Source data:

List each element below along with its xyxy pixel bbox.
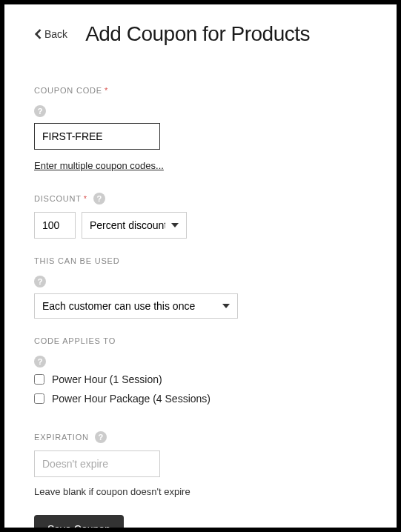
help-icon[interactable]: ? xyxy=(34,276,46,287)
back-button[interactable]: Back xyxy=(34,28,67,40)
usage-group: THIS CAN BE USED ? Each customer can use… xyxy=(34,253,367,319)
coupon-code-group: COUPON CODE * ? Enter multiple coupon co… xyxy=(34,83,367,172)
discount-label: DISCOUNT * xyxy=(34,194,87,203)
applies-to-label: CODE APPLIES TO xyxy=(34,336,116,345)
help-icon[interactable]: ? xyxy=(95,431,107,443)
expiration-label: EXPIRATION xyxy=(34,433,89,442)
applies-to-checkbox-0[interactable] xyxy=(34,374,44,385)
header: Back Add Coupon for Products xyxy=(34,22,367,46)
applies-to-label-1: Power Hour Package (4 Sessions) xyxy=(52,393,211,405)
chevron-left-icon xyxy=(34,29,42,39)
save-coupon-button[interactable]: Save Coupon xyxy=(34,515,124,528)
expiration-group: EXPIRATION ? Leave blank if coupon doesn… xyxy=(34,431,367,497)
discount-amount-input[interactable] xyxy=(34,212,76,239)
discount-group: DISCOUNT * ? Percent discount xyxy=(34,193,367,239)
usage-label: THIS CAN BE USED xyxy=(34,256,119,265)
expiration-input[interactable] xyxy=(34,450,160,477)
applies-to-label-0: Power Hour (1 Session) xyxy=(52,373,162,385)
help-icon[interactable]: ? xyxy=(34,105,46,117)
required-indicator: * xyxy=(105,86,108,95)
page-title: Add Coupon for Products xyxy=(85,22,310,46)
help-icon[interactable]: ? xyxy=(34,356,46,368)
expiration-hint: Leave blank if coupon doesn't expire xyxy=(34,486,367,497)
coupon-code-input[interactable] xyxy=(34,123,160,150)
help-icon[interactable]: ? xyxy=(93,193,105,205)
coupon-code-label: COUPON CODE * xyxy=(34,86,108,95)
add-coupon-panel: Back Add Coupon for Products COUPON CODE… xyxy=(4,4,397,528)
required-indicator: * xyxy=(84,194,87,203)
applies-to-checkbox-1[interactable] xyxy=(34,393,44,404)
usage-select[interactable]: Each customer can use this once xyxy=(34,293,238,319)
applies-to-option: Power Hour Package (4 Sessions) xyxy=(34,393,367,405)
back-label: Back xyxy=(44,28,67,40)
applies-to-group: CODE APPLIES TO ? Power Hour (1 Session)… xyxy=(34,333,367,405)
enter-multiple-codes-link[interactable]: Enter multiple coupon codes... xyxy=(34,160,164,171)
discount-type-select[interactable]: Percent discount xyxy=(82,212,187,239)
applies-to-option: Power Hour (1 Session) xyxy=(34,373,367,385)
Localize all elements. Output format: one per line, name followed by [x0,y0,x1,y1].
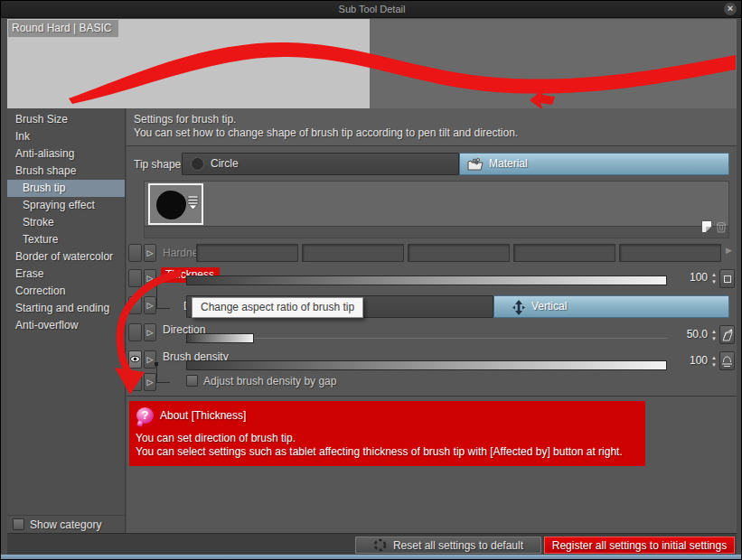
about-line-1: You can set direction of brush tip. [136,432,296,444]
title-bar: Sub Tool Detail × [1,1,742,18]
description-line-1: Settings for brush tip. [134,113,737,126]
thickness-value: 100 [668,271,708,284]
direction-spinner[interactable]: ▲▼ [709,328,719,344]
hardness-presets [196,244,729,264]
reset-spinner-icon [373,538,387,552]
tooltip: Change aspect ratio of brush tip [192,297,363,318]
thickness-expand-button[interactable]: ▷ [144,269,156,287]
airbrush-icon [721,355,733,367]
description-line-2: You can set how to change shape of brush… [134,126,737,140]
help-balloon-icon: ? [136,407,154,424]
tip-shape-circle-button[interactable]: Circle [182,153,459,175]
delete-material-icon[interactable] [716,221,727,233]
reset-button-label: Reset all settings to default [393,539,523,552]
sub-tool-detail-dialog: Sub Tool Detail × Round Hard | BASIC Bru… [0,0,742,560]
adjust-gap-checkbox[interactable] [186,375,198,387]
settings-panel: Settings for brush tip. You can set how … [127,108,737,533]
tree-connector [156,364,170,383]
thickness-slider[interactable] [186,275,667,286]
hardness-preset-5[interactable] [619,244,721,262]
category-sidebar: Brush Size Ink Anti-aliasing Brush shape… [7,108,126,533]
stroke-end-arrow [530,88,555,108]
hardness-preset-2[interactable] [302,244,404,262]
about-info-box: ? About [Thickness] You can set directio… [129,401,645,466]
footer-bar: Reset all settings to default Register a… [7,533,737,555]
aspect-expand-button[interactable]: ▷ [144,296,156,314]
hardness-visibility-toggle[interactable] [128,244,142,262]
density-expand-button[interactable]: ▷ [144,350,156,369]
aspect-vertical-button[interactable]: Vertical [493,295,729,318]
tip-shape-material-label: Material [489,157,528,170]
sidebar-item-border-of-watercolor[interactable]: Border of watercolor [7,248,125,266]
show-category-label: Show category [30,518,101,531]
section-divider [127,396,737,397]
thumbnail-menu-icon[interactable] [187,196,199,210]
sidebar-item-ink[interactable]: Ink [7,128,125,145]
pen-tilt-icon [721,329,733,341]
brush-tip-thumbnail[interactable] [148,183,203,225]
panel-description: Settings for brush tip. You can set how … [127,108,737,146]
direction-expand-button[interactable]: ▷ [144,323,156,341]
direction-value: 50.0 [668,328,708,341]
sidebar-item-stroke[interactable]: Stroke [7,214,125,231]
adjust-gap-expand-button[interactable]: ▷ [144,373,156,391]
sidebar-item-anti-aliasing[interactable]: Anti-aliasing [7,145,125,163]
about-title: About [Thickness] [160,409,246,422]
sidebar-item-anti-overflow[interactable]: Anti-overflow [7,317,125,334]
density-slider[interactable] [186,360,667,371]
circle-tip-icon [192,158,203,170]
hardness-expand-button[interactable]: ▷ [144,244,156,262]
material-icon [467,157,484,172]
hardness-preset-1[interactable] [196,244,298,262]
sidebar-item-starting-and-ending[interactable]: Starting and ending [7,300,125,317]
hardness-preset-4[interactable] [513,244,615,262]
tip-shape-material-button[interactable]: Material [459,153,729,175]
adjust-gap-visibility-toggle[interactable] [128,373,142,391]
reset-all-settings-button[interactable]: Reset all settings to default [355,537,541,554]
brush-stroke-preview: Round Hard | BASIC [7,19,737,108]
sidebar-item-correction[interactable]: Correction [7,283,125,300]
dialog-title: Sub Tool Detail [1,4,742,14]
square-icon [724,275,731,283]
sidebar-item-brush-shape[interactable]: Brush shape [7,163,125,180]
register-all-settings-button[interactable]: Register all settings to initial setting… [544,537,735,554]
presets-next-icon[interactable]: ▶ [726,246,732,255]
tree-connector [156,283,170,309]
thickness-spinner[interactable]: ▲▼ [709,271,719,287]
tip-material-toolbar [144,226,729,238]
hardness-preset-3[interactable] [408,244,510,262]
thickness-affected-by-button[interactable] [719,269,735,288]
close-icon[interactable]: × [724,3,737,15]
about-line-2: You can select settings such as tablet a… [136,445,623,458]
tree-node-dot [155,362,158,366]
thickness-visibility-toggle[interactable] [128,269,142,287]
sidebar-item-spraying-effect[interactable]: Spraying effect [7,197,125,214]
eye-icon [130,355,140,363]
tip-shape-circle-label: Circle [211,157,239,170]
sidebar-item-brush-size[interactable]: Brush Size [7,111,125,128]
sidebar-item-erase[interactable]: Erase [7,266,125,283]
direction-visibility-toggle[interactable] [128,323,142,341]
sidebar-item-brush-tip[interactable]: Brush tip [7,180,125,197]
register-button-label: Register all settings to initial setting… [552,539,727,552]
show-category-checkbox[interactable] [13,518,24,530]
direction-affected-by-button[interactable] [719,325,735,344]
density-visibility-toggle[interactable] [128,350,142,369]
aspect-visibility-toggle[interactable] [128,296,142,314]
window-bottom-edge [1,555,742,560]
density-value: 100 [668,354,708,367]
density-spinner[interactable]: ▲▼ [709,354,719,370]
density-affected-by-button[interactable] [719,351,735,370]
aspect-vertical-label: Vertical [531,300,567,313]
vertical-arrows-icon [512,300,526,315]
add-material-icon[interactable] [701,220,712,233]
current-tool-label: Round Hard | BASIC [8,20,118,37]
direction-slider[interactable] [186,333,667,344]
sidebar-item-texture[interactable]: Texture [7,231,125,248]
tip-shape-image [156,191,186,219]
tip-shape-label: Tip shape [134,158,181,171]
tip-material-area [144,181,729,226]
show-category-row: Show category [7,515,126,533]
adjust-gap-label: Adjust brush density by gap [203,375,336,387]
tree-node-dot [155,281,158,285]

Work to be completed: Spot the lines above that mention "option" and copy them.

Response to the task:
applies-to-option: Power Hour Package (4 Sessions) xyxy=(34,393,367,405)
applies-to-option: Power Hour (1 Session) xyxy=(34,373,367,385)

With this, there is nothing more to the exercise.